John Vanderberg posted some comments on the possibility for target sites to reconstruct the full referral, which are accurate (to the best of my knowledge) and represent one of the undesirable consequences of this change. @csteipp @BBlack: can you take a look and respond on-wiki if you have any additional thoughts?

Tgr added a comment.Mar 9 2016, 9:42 PM

Note that before the change target sites which were linked over HTTPS received the full URL, not just the origin.

In any case, if the topic of your site is so specific that only a single Wikipedia page links to it, it's hard to imagine that it would yield any nontrivial information if you learned about a visitor of your site that they visited that wiki page.
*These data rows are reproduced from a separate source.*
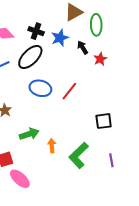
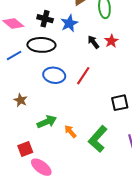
black arrow: (83, 47) -> (93, 42), moved
black ellipse: (30, 57) -> (41, 45), turned 52
orange arrow: (52, 146) -> (70, 131), turned -32

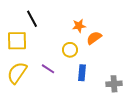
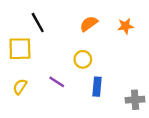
orange star: (79, 26) -> (126, 26), moved
orange semicircle: (94, 38) -> (89, 24), moved
yellow semicircle: (17, 73) -> (20, 87), size x0.6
Probably the only real information leak that happens here is that you might learn about the language or nationality of the user from what language subdomain they come from.

Tgr added a comment.Aug 28 2017, 10:30 PM

Chrome seems to claim our referrer policy is no-referrer-when-downgrade. (Chrome 60.0.3112.101, Ubuntu 16.04, https://en.wikipedia.org/wiki/Main_Page, top of Network > Headers in dev console.) observatory.mozilla.org and securityheaders.io also claim we have no referrer policy. It might be that those tools just aren't intelligent enough to look at meta tags, or it might be that the meta tag is recognized by less devices. Are we sure that's not the case?

(See also @faidon's comment above.)

@Tgr I can't speak for these services, it sounds likely they only check headers and not document-level policies indeed. Regardless, our referrer policy (as specified via meta tags) has been in effect and confirmed by various partners Wikimedia works with, see for example this blog post Crossref wrote and I contributed to: https://www.crossref.org/blog/https-and-wikipedia/

Nemo_bis added a comment.EditedSep 7 2017, 4:39 PM

has been in effect and confirmed by various partners Wikimedia works with, see for example this blog post Crossref wrote and I contributed to: https://www.crossref.org/blog/https-and-wikipedia/

...where the graph stops just the day before the referrer policy was implemented?